Weinstein and his team are trying to resurrect his image in the press. He recently boasted about championing women in film and said he intends to "build back" his career if found not guilty. "I made more movies directed by women and about women than any filmmaker, and I’m talking about 30 years ago. I’m not talking about now when it’s vogue. I did it first! I pioneered it!" he told Page Six in a rare public interview in December. "My work has been forgotten."
In her speech at the press conference, Sivan (who has accused Weinstein of cornering her at a dinner party and masturbating in front of her), said he’s wrong about the last part. "We will definitely remember him," she said. "He put Me Too on the map, a movement that has taken over the country and the world."
In an interview with Refinery29, Sivan elaborated: “The legacy he leaves for women is starting this whole movement. If he wasn’t so prolific in his predatory behavior, we wouldn’t all be here today. … I mean, 30 years of prolific sexual harassment and abuse should be forgiven because he green-lit Kill Bill 2? It’s a ridiculous argument, and I don’t think anyone’s buying it. Hopefully not the jury.”
30 years of prolific sexual harassment and abuse should be forgiven because he green-lit Kill Bill 2? It’s a ridiculous argument, and I don’t think anyone’s buying it. Hopefully not the jury.
Lauren Sivan, TV journalist
Survivors of sexual assault are at a higher risk for post-traumatic stress disorder, and facing an abuser can be an experience fraught with pain and fear. When asked during the press conference how she got up the courage to confront Weinstein publicly, Rose McGowan told Refinery29, “The courage inside is that little light that he couldn’t kill. And it grew, and it grew, and my rage grew. And with that, justice, because that’s the flip side. … Today I can smile, today I can be free. But how I get the courage is because living in silence is a death sentence to your soul.
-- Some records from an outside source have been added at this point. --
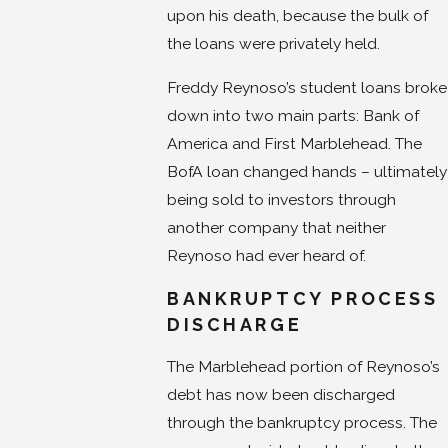
upon his death, because the bulk of
the loans were privately held.
Freddy Reynoso’s student loans broke
down into two main parts: Bank of
America and First Marblehead. The
BofA loan changed hands – ultimately
being sold to investors through
another company that neither
Reynoso had ever heard of.
BANKRUPTCY PROCESS
DISCHARGE
The Marblehead portion of Reynoso’s
debt has now been discharged
through the bankruptcy process. The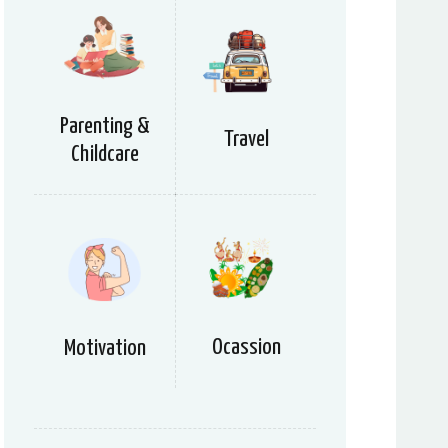
Parenting &
Travel
Childcare
Ocassion
Motivation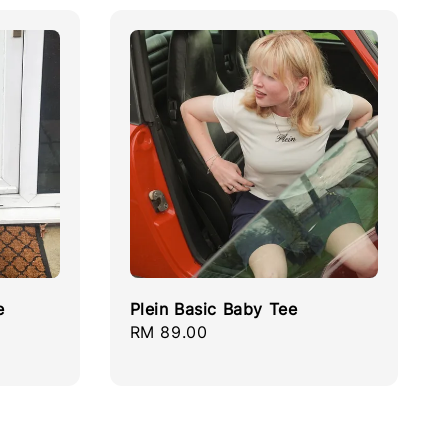
e
Plein Basic Baby Tee
Regular
RM 89.00
price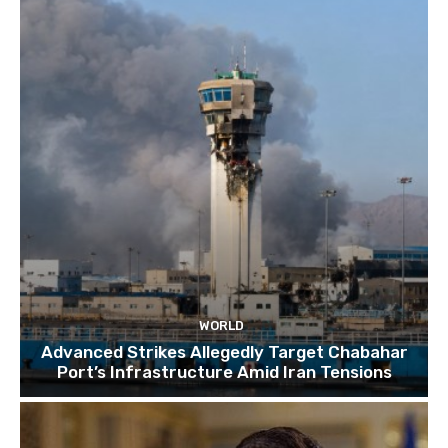
TOP 10 things to do in SINGAPORE | A Travel
Guide | 2022
10:15
WORLD
Advanced Strikes Allegedly Target Chabahar
Port’s Infrastructure Amid Iran Tensions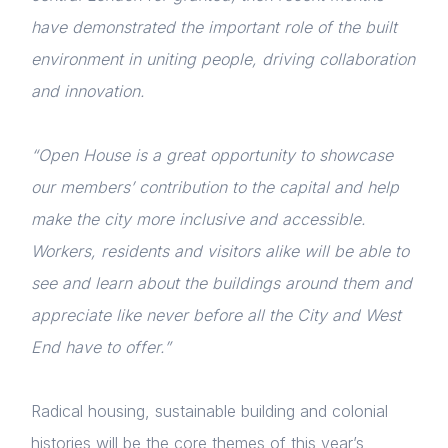
have demonstrated the important role of the built
environment in uniting people, driving collaboration
and innovation.
“Open House is a great opportunity to showcase
our members’ contribution to the capital and help
make the city more inclusive and accessible.
Workers, residents and visitors alike will be able to
see and learn about the buildings around them and
appreciate like never before all the City and West
End have to offer.”
Radical housing, sustainable building and colonial
histories will be the core themes of this year’s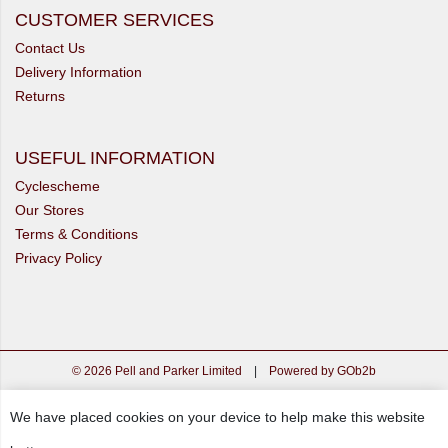
CUSTOMER SERVICES
Contact Us
Delivery Information
Returns
USEFUL INFORMATION
Cyclescheme
Our Stores
Terms & Conditions
Privacy Policy
© 2026 Pell and Parker Limited
|
Powered by GOb2b
We have placed cookies on your device to help make this website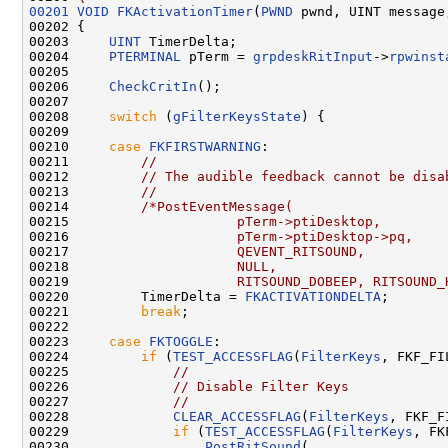
00201
VOID
FKActivationTimer
(
PWND
 pwnd, UINT message
00202 {

00203     
UINT
 TimerDelta;

00204     
PTERMINAL
 pTerm = 
grpdeskRitInput
->
rpwinst
00205 

00206     
CheckCritIn
();

00207 

00208     
switch
 (
gFilterKeysState
) {

00209 

00210     
case
FKFIRSTWARNING
:

00211         
//
00212         
// The audible feedback cannot be disa
00213         
//
00214         
/*PostEventMessage(
00215 
                    pTerm->ptiDesktop,
00216 
                    pTerm->ptiDesktop->pq,
00217 
                    QEVENT_RITSOUND,
00218 
                    NULL,
00219 
                    RITSOUND_DOBEEP, RITSOUND_
00220         TimerDelta = 
FKACTIVATIONDELTA
;

00221         
break
;

00222 

00223     
case
FKTOGGLE
:

00224         
if
 (
TEST_ACCESSFLAG
(
FilterKeys
, FKF_FI
00225             
//
00226             
// Disable Filter Keys
00227             
//
00228             
CLEAR_ACCESSFLAG
(
FilterKeys
, FKF_F
00229             
if
 (
TEST_ACCESSFLAG
(
FilterKeys
, FK
00230                 
PostRitSound
(
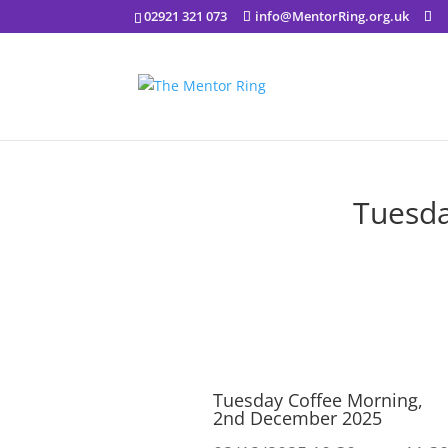
02921 321 073
info@MentorRing.org.uk
Tuesda
Tuesday Coffee Morning,
2nd December 2025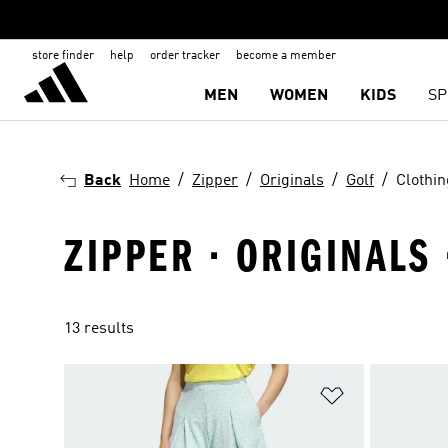
store finder
help
order tracker
become a member
MEN
WOMEN
KIDS
SP
Back
Home
Zipper
Originals
Golf
Clothin
ZIPPER · ORIGINALS 
13 results
Add to Wishlis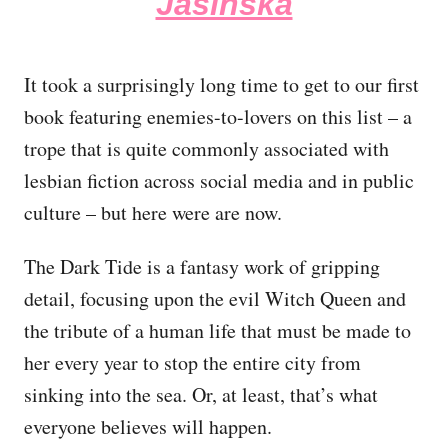
Jasinska
It took a surprisingly long time to get to our first
book featuring enemies-to-lovers on this list – a
trope that is quite commonly associated with
lesbian fiction across social media and in public
culture – but here were are now.
The Dark Tide is a fantasy work of gripping
detail, focusing upon the evil Witch Queen and
the tribute of a human life that must be made to
her every year to stop the entire city from
sinking into the sea. Or, at least, that’s what
everyone believes will happen.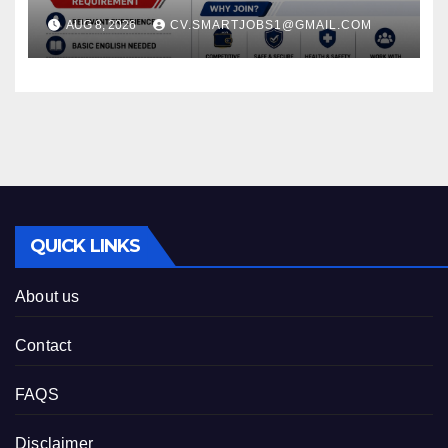
ARABIA*
AUG 8, 2026
CV.SMARTJOBS1@GMAIL.COM
QUICK LINKS
About us
Contact
FAQS
Disclaimer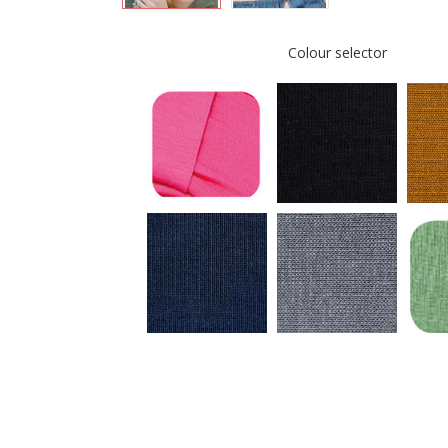
Colour selector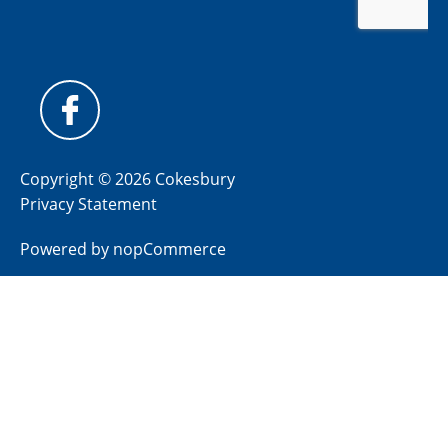
Copyright © 2026 Cokesbury
Privacy Statement
Powered by
nopCommerce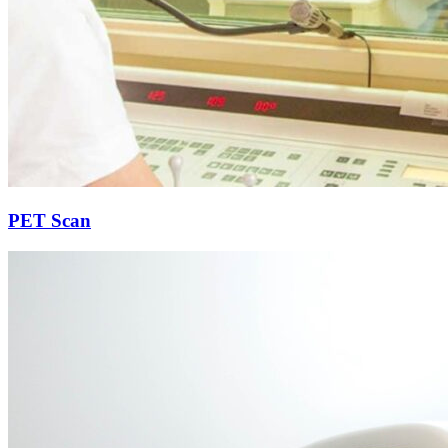
PET Scan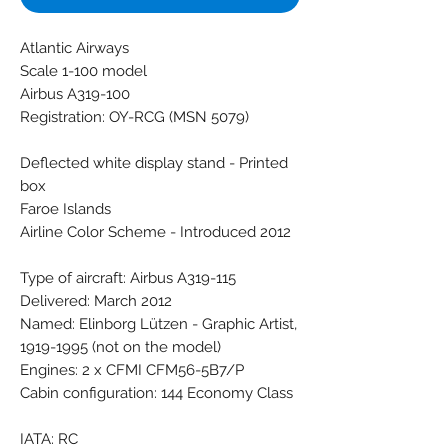
Atlantic Airways
Scale 1-100 model
Airbus A319-100
Registration: OY-RCG (MSN 5079)
Deflected white display stand - Printed
box
Faroe Islands
Airline Color Scheme - Introduced 2012
Type of aircraft: Airbus A319-115
Delivered: March 2012
Named: Elinborg Lützen - Graphic Artist,
1919-1995 (not on the model)
Engines: 2 x CFMI CFM56-5B7/P
Cabin configuration: 144 Economy Class
IATA: RC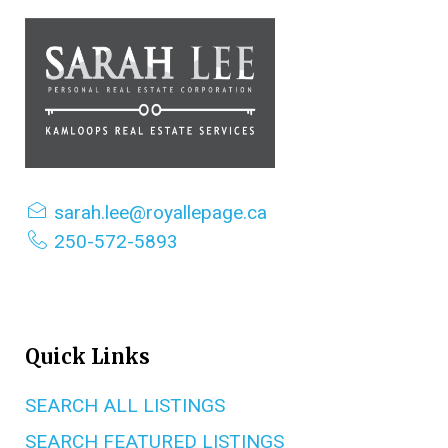
sarah.lee@royallepage.ca
250-572-5893
Quick Links
SEARCH ALL LISTINGS
SEARCH FEATURED LISTINGS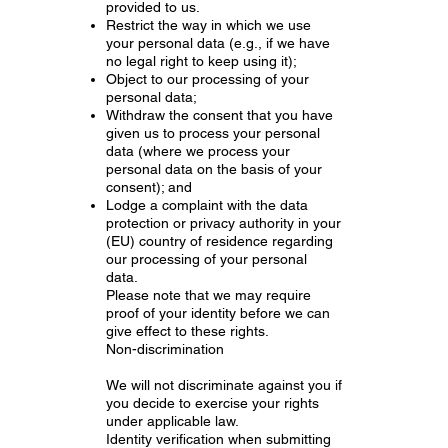
provided to us.
Restrict the way in which we use
your personal data (e.g., if we have
no legal right to keep using it);
Object to our processing of your
personal data;
Withdraw the consent that you have
given us to process your personal
data (where we process your
personal data on the basis of your
consent); and
Lodge a complaint with the data
protection or privacy authority in your
(EU) country of residence regarding
our processing of your personal
data.
Please note that we may require
proof of your identity before we can
give effect to these rights.
Non-discrimination
We will not discriminate against you if
you decide to exercise your rights
under applicable law.
Identity verification when submitting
Because when you get killed by being raped, you carry around that dead person inside of you until you can find a way to birth it, and for me birthing that was using my voice.”
McGowan and the other women present were intent on making sure that the magnitude of Weinstein’s alleged crimes doesn’t get lost amid the media circus and increased scrutiny of the accusers. “We are here to ensure that the focus of this criminal case is on the perpetrator’s actions, not his victims, and that justice is served,” said Arquette.